In a recent article on USA Today, it was announced that “young people are far more likely than senior citizens to report being lonely and in poor health.” After a study including 20,000 Americans was published, the results are causing quite the stir.
“The overall national loneliness score was alarmingly high at 44 on a 20-to-80 scale, but the prevalence of social isolation among those ages 18 to 22 raises even more concern. The younger people, part of Generation Z, had loneliness scores of about 48 compared with nearly 39 for those 72 and older.”
This is predicted to effect overall mortality rates, as loneliness impacts health and increases suicide risks. Loneliness is tied to chronic stress and depression, which both trigger chronic inflammation and risks to numerous diseases. It is a sad and disheartening truth that needs to be talked about.
We want to place blame on social media and technology, which does play a large role. Although, this study discovered that all young Americans felt lonely – not just those attached to screens and online relationships. What if I told you that the root problem was far deeper than this?
The truth is that our society is lacking human touch.
It starts at infancy when parents utilize products to hold or soothe their babies instead of wearing them skin-to-skin or feeding them on demand. From there, the human touch factor continues to dwindle. Throughout childhood, families have the weight of the world on them to keep up with Jones’. There are countless sports, camps, clubs, and activities to somehow schedule into daily life. There is too much homework, not enough sleep, and expectations that are too high. This all leads to very small intervals of actual family time. The constant struggle of going and going restricts the amount of time children receive emotional and comforting interaction.
This trend continues throughout the teenage years and with the pressures of college applications, financial aid worries, and lack of true friendships due to the impending doom that is social media, young adults enter college and the real world as alone as ever.
When was the last time friends hugged one another, or teachers patted students on the back, or coaches high-fived their players? We live in a world where adults are scared to be seen using physical contact on minors and parents are too busy to get more than a handful of hugs in over an extended period of time, and in turn, this world has produced a generation full of under-touched humans.
Why We Need Human Touch
Human Touch Promotes Confidence. One study discovered that students are 3 times more likely to participate in class discussions after a teacher proudly pats their shoulder during class.
Physical connection through touch produces oxytocin. Oxytocin promotes happiness and health.
Physical touch increases levels of dopamine and serotonin, two neurotransmitters that help regulate mood as well as help the body relieve stress and anxiety.
Physical touch is known to improve the function of your immune system as well as reduce diseases such as those associated with the heart and blood. One study found that receiving more hugs from partners led to lower heart rates and blood pressure.
Less touch as a child leads to greater chances of violence later in life.
Touch helps to bond people together, creating and fostering trust and happiness.
Economic benefits can be linked to physical touch because of the connections and trust it forms. (An example: professional sports teams whose players touch more often -hugs, holding hands in prayer, touching arms, pats on the back- win more games than teams who do not practice such actions.)
Interpersonal touch has a powerful impact on emotions, and it can increase chances of love, connection, and happiness.

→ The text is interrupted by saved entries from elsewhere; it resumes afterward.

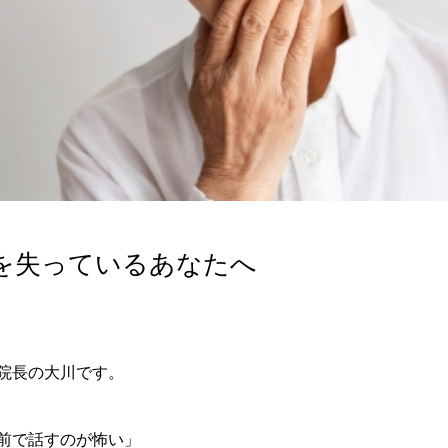
を失っているあなたへ
院長の大川です。
前で話すのが怖い」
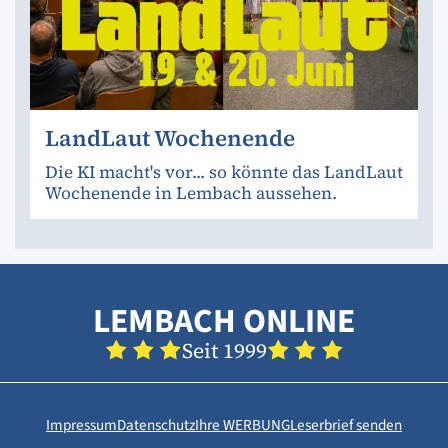
LandLaut Wochenende
Die KI macht's vor... so könnte das LandLaut
Wochenende in Lembach aussehen.
LEMBACH ONLINE
Seit 1999
Impressum
Datenschutz
Ihre WERBUNG
Leserbrief senden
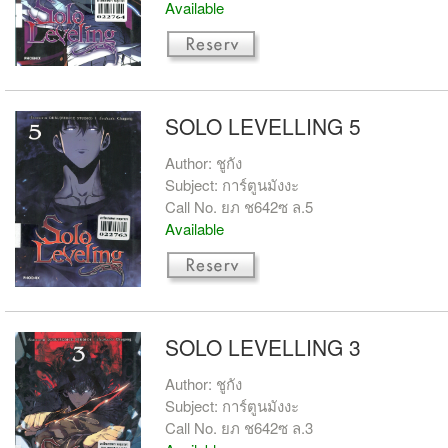
Available
SOLO LEVELLING 5
Author: ชูกัง
Subject: การ์ตูนมังงะ
Call No. ยภ ช642ซ ล.5
Available
SOLO LEVELLING 3
Author: ชูกัง
Subject: การ์ตูนมังงะ
Call No. ยภ ช642ซ ล.3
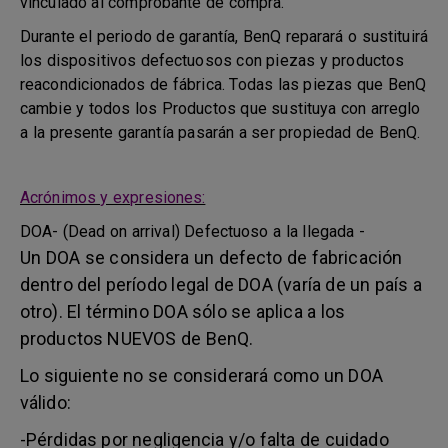
vinculado al comprobante de compra.
Durante el periodo de garantía, BenQ reparará o sustituirá
los dispositivos defectuosos con piezas y productos
reacondicionados de fábrica. Todas las piezas que BenQ
cambie y todos los Productos que sustituya con arreglo
a la presente garantía pasarán a ser propiedad de BenQ.
Acrónimos y expresiones:
DOA- (Dead on arrival) Defectuoso a la llegada -
Un DOA se considera un defecto de fabricación
dentro del período legal de DOA (varía de un país a
otro). El término DOA sólo se aplica a los
productos NUEVOS de BenQ.
Lo siguiente no se considerará como un DOA
válido:
-Pérdidas por negligencia y/o falta de cuidado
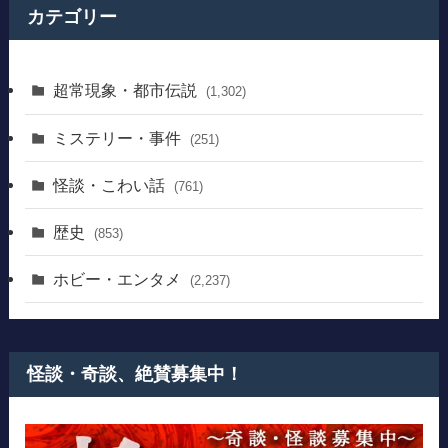
カテゴリー
超常現象・都市伝説
(1,302)
ミステリー・事件
(251)
怪談・こわい話
(761)
歴史
(853)
ホビー・エンタメ
(2,237)
怪談・奇談、絶賛募集中！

How To Increase Physical Touch
See Your Chiropractor. No other doctor connects with patients in such a ‘hands-on’ way. It is one of the reasons there is such a high success rate that comes with included chiropractic care in your life. Physical touch can lead to happiness, but it can also be the key to wellness.
Hug. Hug friends and family and even a stranger if the opportune moment presents itself. (Aim for 8-12 hugs a day, especially with your children!)
Shake Hands. When you meet someone, shake their hand. When greeting someone, shake their hand!
Slap on the Back. Don’t be afraid to do the work-version of a hug and motivate a coworker with a ‘Good Job!’ Pat on the back.
Current research is suggesting that touch is truly fundamental to human communication, bonding, and both physical and mental health. Take time to reach out and physically connect with those around you.